Sea realmente por este sueño de la aptitud virtual; sea por la superficialidad de observación de quienes las presenciaron, la infancia y la adolescencia de los grandes pueden no dejar recuerdo de límites que las separen de las del vulgo. «Tu infancia no era bella» -dice en una de sus obras menores el poeta del Fausto-; «la forma y el color faltan a la flor de la vid; pero cuando el racimo madura, es regocijo de los dioses y los hombres».

Esto pudo aplicarse, en la antigüedad, a Temístocles y a Cimón, de quienes se dijo cuán opuestas fueron sus niñeces al temple de alma que había de valerles la gloria. Las reputaciones de la escuela suelen ser mal descuento del porvenir, lo mismo en lo que niegan que en lo que conceden. ¿No es fama que Santo Tomás y el Dominiquino eran apodados en su primera edad con el nombre del soñoliento y flemático animal que abre, a tardos pasos, el surco? Il Bue muto di Sicilia; il Bue...; y andando el tiempo: ¡qué mugidos ésos de la Summa!, ¡qué embestidas certeras ésas del pincel de La Coronación de San Jerónimo!... También rumiaba en silencio Jorge Sand. «No creáis que sea imbécil -decía, presurosa, la madre, a las visitas de la casa-: es que rumia... « Y cuando el maestro del niño Pestalozzi, afirmaba, en lo tocante a este discípulo, la ineficacia de sus medios de instrucción, no sospechaba ciertamente que al mal alumno estaba reservado inventarlos nuevos y mejores.

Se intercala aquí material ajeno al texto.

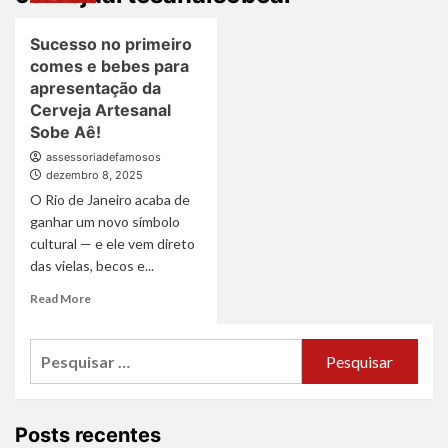
Sucesso no primeiro
comes e bebes para
apresentação da
Cerveja Artesanal
Sobe Aê!
assessoriadefamosos
dezembro 8, 2025
O Rio de Janeiro acaba de
ganhar um novo símbolo
cultural — e ele vem direto
das vielas, becos e...
Read
Read More
more
about
Pesquisar
Sucesso
no
por:
primeiro
comes
e
Posts recentes
bebes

Hay veces en que no sólo esta engañosa torpeza precede a la aptitud, sino que la precede también una aversión manifiesta por el género de actividad en que luego la vocación ha de reconocer el campo que le está prevenido. ¿Quién imaginaría que Beethoven abominó la música en su infancia? ¿Quién llegaría a sospechar que Federico el Grande detestaba el ruido de las armas cuando su padre preparaba para él los ejércitos de Friedberg y de Lissa?

Pero, aun fuera de esos presagios negativos y falaces de la niñez; aun cuando ella es prometedora, o vela en vaguedad e incertidumbre su secreto, la aptitud suele quedar largo tiempo latente después de ella, antes de adquirir la conciencia clara y la resuelta voluntad, de que nace la primera obra. Entendido de esta suerte, el sueño del germen precioso no terminó para Virgilio sino con los años de la adolescencia; para Rousseau y Flaubert, con los de la juventud; para el humorista Sterne y Andrés Doria, el marino insigne, con la primera mitad de la edad madura. Casos como éstos, de tardía iniciación, se reproducen en toda manera activa o contemplativa de existencia, aunque separemos de entre ellos los de sólo aparente morosidad en el despertar de la aptitud, la que desde temprano existe, capaz del fruto y sabedora de sí misma, determinando real y definida vocación; pero no trasciende hasta muy tarde al conocimiento de los otros, por ausencia de medios con que aplicarse-a cultivarla, o de aliciente que engendre el deseo de valerse de ella.